### [EXERCISE DESCRIPTION]
Everything in the records must appear again exactly, except the images.

### [STUDY MATERIAL]

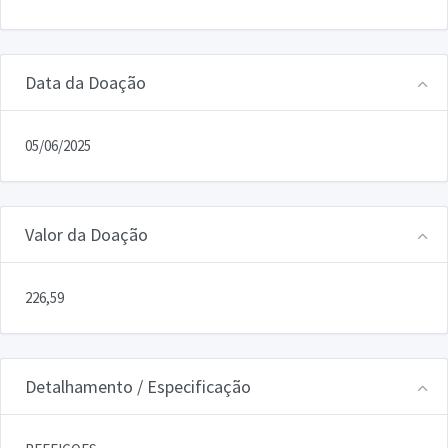
Data da Doação
05/06/2025
Valor da Doação
226,59
Detalhamento / Especificação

### [SOLUTION FOR THIS PROBLEM]
Data da Doação
05/06/2025
Valor da Doação
226,59
Detalhamento / Especificação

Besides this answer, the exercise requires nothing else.